■ What needs to be done
Print the records below exactly, with no pictures.

::: Record extracts

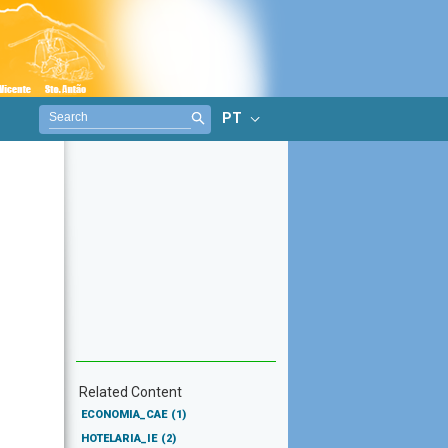
PT
Related Content
ECONOMIA_CAE
(1)
HOTELARIA_IE
(2)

::::::

■ Output for this task
PT
Related Content
ECONOMIA_CAE
(1)
HOTELARIA_IE
(2)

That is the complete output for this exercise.